OM: undercover die zelfmoord pleegde kreeg onvoldoende sturing
De undercoveragent die in april vorig jaar zelfmoord pleegde na een anderhalf jaar durend riskant onderzoek naar een vermeende cocaïnesmokkelaar kreeg „onvoldoende sturing” van de leiding. De officier van justitie zei vrijdag voorafgaand aan de behandeling van de strafzaak tegen de drugsverdachte bij de rechtbank in Breda dat die situatie duurde van augustus tot december 2020.
De officier verwees naar het onderzoek dat de commissie-Brouwer vorig jaar deed naar de zelfmoord. Die concludeerde toen al dat de zelfmoord rechtstreeks verband hield met het werk van de undercoveragent. Op zijn afdeling Werken Onder Dekmantel was sprake van een gebrek aan professionaliteit, toezicht en sturing vanuit de leiding.
In de strafzaak tegen Joop M. uit Zevenbergschen Hoek, het doelwit van de agent, zijn de afgelopen twee weken vier teamchefs van de agent gehoord als getuige.
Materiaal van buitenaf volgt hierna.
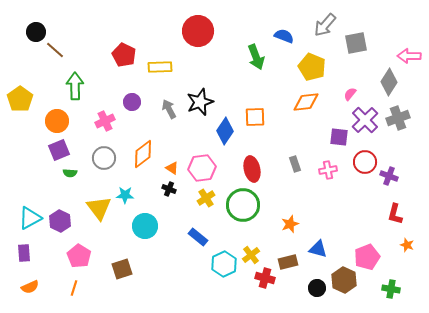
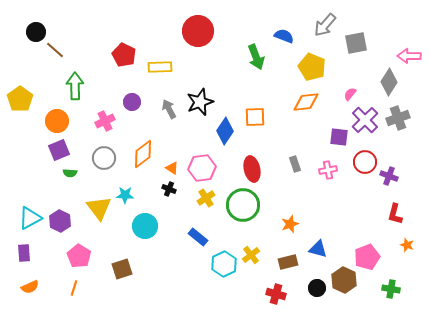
red cross at (265, 278): moved 11 px right, 16 px down
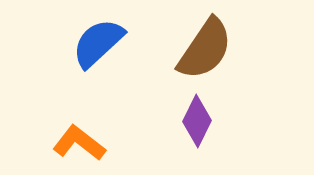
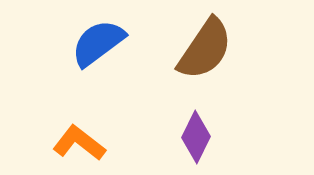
blue semicircle: rotated 6 degrees clockwise
purple diamond: moved 1 px left, 16 px down
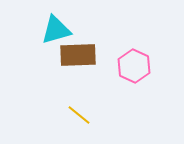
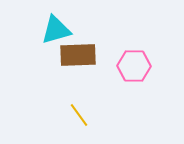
pink hexagon: rotated 24 degrees counterclockwise
yellow line: rotated 15 degrees clockwise
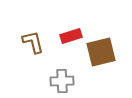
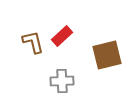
red rectangle: moved 9 px left; rotated 25 degrees counterclockwise
brown square: moved 6 px right, 3 px down
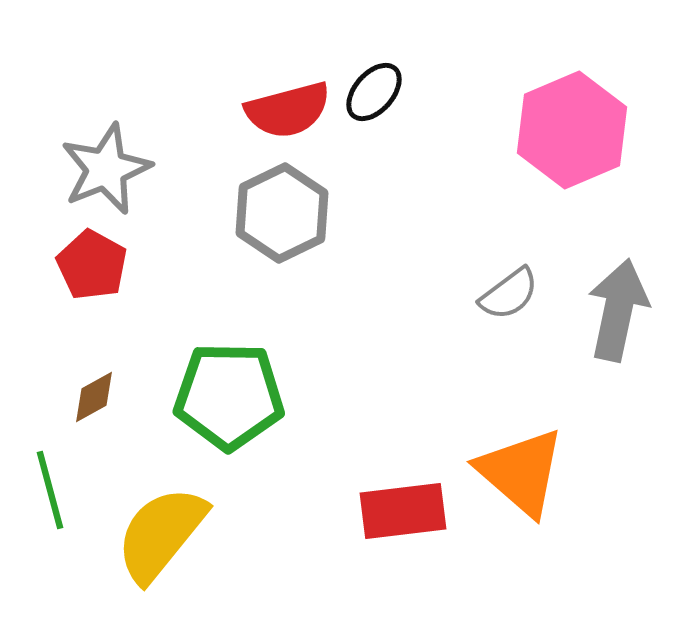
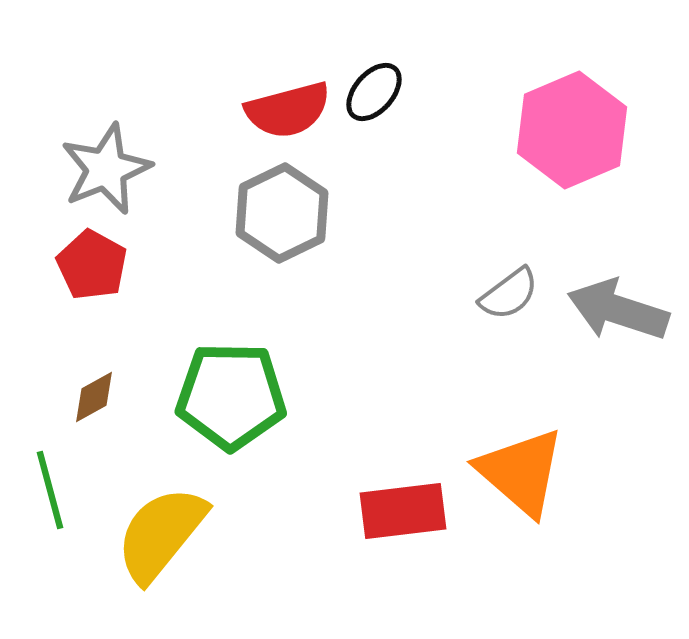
gray arrow: rotated 84 degrees counterclockwise
green pentagon: moved 2 px right
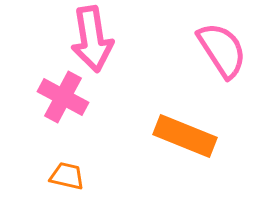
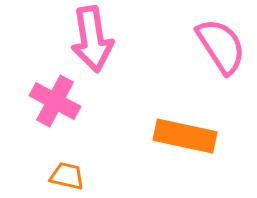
pink semicircle: moved 1 px left, 4 px up
pink cross: moved 8 px left, 4 px down
orange rectangle: rotated 10 degrees counterclockwise
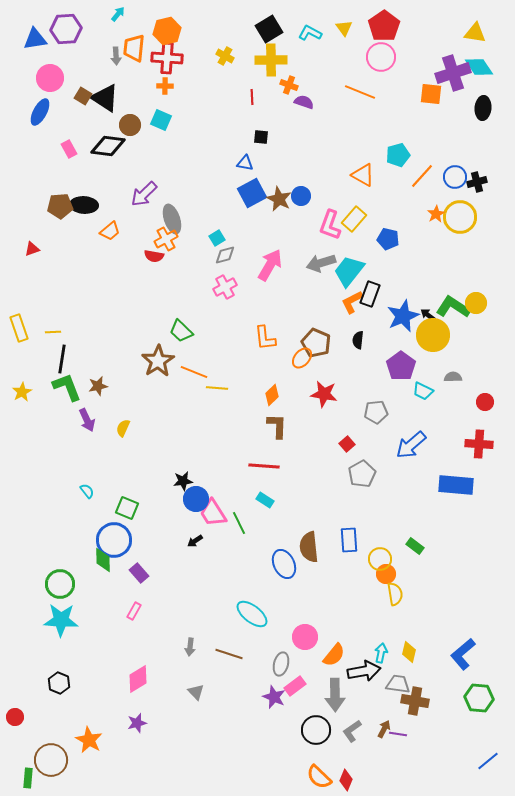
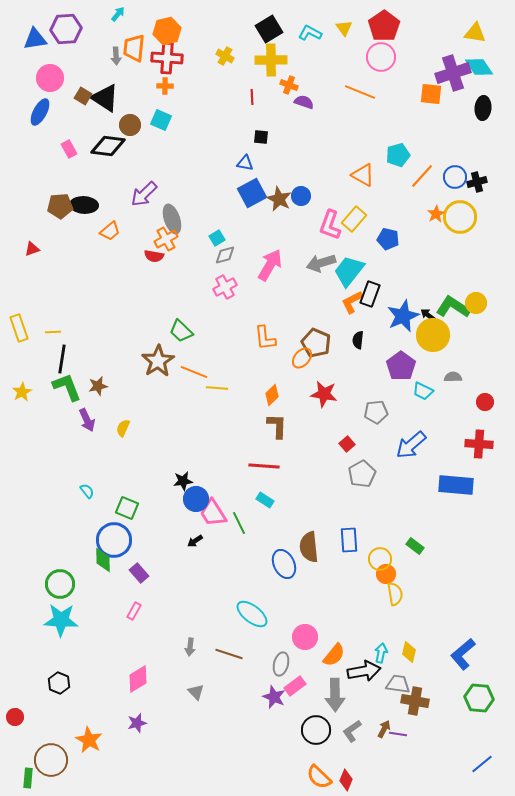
blue line at (488, 761): moved 6 px left, 3 px down
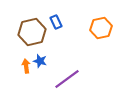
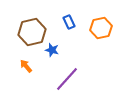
blue rectangle: moved 13 px right
blue star: moved 12 px right, 11 px up
orange arrow: rotated 32 degrees counterclockwise
purple line: rotated 12 degrees counterclockwise
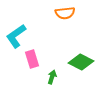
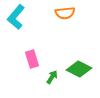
cyan L-shape: moved 19 px up; rotated 15 degrees counterclockwise
green diamond: moved 2 px left, 7 px down
green arrow: rotated 16 degrees clockwise
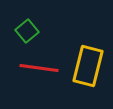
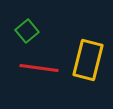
yellow rectangle: moved 6 px up
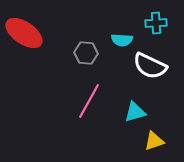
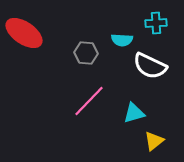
pink line: rotated 15 degrees clockwise
cyan triangle: moved 1 px left, 1 px down
yellow triangle: rotated 20 degrees counterclockwise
De officier van justitie: „De inhoud van die verklaringen past bij de conclusie van de commissie, namelijk dat er onvoldoende sturing was vanuit de leiding. Dat is het antwoord van het OM. Dat er tussen augustus en december onvoldoende sturing was.”
De rechtbank hoopt vrijdag nog te beginnen met de inhoudelijke behandeling van de strafzaak tegen Joop M.